In a speech at a banquet in China, on the occasion of an official visit there, he told his communist hosts: "1 myself, of course am a Christian".
Britain is now his biggest trading partner. But there is still a long way to go. The country is traditional, poor and subject, like many others in Africa, to the vagaries of the climate.
Of his Catholic practice no one is left in doubt. When in residence he is at daily Mass in nearby Oyster Bay. Officials have often rearranged timetables drawn up for him on visits round the country in order to leave proper time for Mass.

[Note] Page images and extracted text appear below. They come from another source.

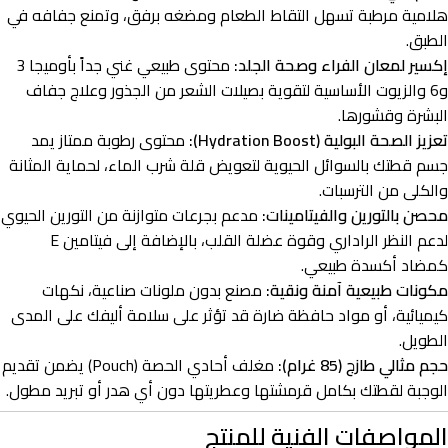
هلامية مرطبة تسهل التقاط الطعام ومضغه برفق، وتمنع جفافه في
الطبق.
إكسير لمعان الفراء وصحة الجلد:
محتوى طبيعي غني جداً بأوميجا 3
و6 والزيوت الأساسية لتقوية بصيلات الشعر من الجذور وعلاج جفاف
البشرة وقشورها.
تعزيز الصحة البولية (Hydration Boost):
محتوى رطوبة ممتاز يمد
جسم قطتك بالسوائل الحيوية لتعويض قلة شرب الماء، لحماية المثانة
والكلى من الترسبات.
محصن بالتورين والفيتامينات:
مدعم بجرعات متوازنة من التورين الحيوي
لدعم النظر الراداري وقوة عضلة القلب، بالإضافة إلى فيتامين E
كمضاد أكسدة طبيعي.
مكونات طبيعية آمنة ونقية:
مصنع بدون ملونات صناعية، نكهات
كيميائية، أو مواد حافظة ضارة قد تؤثر على سلامة أليفك على المدى
الطويل.
حجم مثالي طازج (85 غرام):
مغلف أحادي الحصة (Pouch) يضمن تقديم
الوجبة لقطتك بكامل قرمشتها وعطريتها دون أي هدر أو تبريد مطول.
المواصفات الفنية للمنتج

His social principles, on which he has written several books, are concerned with human dignity and social justice. It is often his theme when, as he is frequently invited to do, he addresses the meeting of the bishops of the 26 dioceses or other major assemblies.

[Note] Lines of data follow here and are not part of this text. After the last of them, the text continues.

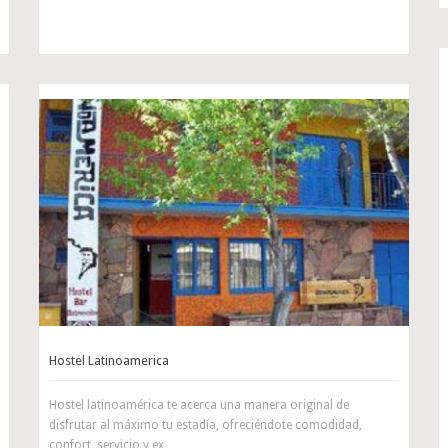
Hostel Latinoamerica
Hostel latinoamérica te acerca una manera original de
disfrutar al máximo tu estadía, ofreciéndote comodidad,
confort, servicio y ex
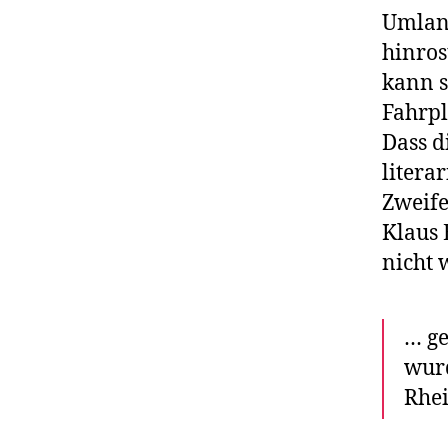
Umlan
hinros
kann s
Fahrpl
Dass d
litera
Zweife
Klaus 
nicht 
… ge
wurd
Rhei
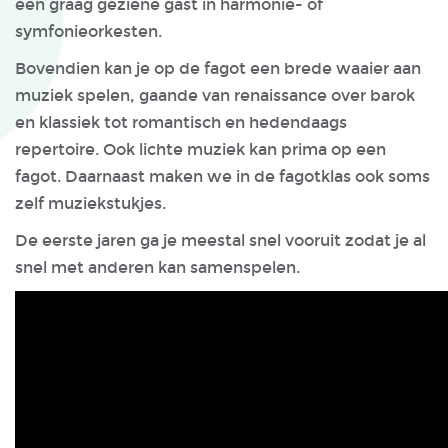
een graag geziene gast in harmonie- of
symfonieorkesten.
Bovendien kan je op de fagot een brede waaier aan
muziek spelen, gaande van renaissance over barok
en klassiek tot romantisch en hedendaags
repertoire. Ook lichte muziek kan prima op een
fagot. Daarnaast maken we in de fagotklas ook soms
zelf muziekstukjes.
De eerste jaren ga je meestal snel vooruit zodat je al
snel met anderen kan samenspelen.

He looks on the Bishops as guardians and promoters of the people's welfare, spiritual and temporal. At the approach of independence in 1961 their joint pastoral letter foreshadowed the salient points of the future Mater el Magistro.
The contribution of the Church (the pioneer mission into the interior dates from 1978) has
been considerable in education, health and development, and all this is knitted in with the national pattern of progress.
As chairman of the Organisation of African Unity, Julius Nyerere is striving to concentrate its mind on the economic condition of the African continent as a whole and get it to give priority to implementing its charter on human rights.
He is unswerving in his criticism of the plight of Namibia, and the behaviour of South Africa, and indeed wherever those human rights are in jeopardy.
Looking at it all from our Catholic standpoint the unity he has achieved in his country with its pluralistic society of Catholics, Protestants, Muslims and adherents to the traditional African religions, commends itself to our post-Vatican 11 Church, as does his ecumenism.
Mansion House is the heart of the hard-headed realism of the City to which he appeals for help. But the motto on the coat of arms of the City says, rather inaudibly perhaps, Domine dirige nos.
Julius Nyerere speaks urbanely but clearly: "Despair is the greatest sin in the Christian calendar. Whatever the problem and however many the set backs, do not give up. Working together we shall, in God's good time, move towards our goal of human dignity and freedom for all.